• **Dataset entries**
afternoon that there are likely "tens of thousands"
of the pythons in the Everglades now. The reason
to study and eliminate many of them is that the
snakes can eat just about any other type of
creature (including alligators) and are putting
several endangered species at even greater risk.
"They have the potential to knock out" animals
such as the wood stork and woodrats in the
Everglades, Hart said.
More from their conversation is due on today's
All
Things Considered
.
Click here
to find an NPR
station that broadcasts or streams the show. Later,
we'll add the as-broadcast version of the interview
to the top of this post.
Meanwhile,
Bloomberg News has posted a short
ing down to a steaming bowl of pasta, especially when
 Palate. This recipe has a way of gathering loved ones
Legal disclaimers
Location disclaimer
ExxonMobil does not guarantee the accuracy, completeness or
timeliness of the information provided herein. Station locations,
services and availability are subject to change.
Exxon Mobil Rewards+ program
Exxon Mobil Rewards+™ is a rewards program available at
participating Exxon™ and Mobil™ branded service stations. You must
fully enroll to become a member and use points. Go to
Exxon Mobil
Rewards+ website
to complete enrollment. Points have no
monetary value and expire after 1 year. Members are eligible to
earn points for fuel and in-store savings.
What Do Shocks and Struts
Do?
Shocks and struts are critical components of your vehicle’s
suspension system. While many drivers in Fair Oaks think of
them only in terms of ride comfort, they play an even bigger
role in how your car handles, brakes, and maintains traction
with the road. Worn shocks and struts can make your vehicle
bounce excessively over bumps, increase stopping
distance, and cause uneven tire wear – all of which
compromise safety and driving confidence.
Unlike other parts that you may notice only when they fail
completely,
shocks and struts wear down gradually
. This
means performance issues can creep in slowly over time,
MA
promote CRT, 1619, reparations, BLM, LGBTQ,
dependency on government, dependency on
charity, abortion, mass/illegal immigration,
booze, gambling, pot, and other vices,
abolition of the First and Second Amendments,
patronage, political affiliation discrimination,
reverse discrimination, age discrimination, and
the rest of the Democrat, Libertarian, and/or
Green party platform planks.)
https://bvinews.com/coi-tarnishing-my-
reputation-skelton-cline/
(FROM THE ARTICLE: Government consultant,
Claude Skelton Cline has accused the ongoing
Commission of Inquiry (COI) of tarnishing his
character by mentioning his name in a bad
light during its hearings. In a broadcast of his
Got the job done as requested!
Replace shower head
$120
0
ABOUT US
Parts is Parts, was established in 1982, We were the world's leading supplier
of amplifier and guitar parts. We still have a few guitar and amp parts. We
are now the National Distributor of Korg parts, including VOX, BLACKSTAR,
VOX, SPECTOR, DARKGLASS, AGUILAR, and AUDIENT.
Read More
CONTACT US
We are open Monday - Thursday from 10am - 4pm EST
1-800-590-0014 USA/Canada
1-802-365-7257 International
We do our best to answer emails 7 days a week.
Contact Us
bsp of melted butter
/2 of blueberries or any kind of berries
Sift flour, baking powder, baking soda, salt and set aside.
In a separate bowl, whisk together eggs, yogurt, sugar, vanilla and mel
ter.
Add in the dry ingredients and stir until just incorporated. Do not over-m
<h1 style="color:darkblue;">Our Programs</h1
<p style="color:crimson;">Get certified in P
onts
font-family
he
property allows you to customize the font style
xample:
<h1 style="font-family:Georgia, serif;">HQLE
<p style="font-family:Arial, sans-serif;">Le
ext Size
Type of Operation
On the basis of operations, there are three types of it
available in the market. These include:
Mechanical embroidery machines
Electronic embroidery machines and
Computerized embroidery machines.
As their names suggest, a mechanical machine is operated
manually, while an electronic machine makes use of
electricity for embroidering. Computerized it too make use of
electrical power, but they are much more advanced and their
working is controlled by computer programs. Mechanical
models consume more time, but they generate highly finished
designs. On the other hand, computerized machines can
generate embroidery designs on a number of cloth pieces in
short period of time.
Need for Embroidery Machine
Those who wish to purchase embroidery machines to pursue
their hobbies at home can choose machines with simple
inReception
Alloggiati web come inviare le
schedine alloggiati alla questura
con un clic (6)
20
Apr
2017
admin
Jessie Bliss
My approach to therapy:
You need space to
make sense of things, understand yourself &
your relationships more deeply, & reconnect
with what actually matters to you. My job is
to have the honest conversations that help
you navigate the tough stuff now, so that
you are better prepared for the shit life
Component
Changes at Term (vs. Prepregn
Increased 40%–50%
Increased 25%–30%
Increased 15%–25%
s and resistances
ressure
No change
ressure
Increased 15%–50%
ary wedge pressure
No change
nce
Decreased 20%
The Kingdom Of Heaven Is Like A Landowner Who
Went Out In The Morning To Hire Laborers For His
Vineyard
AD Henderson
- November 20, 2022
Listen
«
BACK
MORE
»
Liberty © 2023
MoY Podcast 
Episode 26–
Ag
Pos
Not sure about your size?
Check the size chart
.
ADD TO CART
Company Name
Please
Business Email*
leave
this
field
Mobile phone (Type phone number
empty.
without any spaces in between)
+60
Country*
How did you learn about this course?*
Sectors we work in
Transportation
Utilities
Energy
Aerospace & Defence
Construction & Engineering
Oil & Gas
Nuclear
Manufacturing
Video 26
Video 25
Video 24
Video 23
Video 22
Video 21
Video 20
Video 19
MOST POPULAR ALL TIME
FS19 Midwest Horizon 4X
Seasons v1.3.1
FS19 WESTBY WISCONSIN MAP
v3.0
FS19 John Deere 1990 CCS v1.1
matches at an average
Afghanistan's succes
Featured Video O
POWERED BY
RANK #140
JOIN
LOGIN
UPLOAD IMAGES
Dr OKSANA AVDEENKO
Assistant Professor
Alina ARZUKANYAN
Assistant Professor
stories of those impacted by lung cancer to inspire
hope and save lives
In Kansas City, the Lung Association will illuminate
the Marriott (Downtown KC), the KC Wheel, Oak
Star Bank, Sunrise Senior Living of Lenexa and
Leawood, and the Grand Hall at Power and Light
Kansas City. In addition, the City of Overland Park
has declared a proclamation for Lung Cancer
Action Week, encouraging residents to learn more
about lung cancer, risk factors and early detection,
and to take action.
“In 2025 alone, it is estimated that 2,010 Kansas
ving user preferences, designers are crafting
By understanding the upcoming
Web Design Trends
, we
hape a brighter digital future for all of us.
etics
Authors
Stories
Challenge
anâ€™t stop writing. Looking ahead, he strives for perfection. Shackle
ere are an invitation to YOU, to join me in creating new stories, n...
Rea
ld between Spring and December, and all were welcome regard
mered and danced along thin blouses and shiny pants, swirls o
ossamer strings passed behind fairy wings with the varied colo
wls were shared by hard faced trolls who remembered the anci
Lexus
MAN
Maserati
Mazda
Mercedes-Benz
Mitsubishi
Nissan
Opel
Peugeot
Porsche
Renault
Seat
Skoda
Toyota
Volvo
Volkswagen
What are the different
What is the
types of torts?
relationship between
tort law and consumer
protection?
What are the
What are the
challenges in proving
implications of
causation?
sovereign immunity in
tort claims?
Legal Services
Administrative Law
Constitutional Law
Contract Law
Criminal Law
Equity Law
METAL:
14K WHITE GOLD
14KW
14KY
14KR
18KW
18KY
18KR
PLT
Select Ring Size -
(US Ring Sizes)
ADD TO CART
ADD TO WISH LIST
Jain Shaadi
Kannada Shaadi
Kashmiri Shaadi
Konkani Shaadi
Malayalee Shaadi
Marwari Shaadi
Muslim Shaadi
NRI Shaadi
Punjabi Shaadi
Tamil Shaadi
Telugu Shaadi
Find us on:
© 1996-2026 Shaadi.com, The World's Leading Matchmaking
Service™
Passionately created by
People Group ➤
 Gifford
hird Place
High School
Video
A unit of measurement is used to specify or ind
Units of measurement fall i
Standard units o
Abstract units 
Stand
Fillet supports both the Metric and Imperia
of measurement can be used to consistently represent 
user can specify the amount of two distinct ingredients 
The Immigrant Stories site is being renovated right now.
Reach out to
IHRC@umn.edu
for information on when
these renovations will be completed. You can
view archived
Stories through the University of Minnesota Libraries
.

• **WHAT YOU SHOULD DO**
Please give again the lines above between the line holding "creature (including alligators)" and the line holding "More from their", inclusive, exactly as they are and with nothing added.

• **OUTPUT BELOW**
creature (including alligators) and are putting
several endangered species at even greater risk.
"They have the potential to knock out" animals
such as the wood stork and woodrats in the
Everglades, Hart said.
More from their conversation is due on today's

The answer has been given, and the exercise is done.